→ **YOUR TASK**
Reply with one number: the count of lines in the records below that hold "TOPP".
GIVEN DATA START
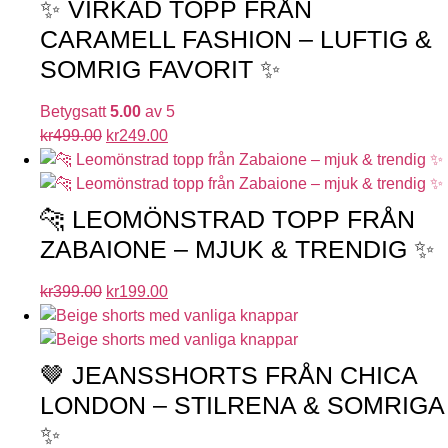
✨ VIRKAD TOPP FRÅN
CARAMELL FASHION – LUFTIG &
SOMRIG FAVORIT ✨
Betygsatt
5.00
av 5
kr
499.00
kr
249.00
🐆 LEOMÖNSTRAD TOPP FRÅN
ZABAIONE – MJUK & TRENDIG ✨
kr
399.00
kr
199.00
🤎 JEANSSHORTS FRÅN CHICA
LONDON – STILRENA & SOMRIGA
✨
GIVEN DATA END
→ **WRITTEN SOLUTION**
2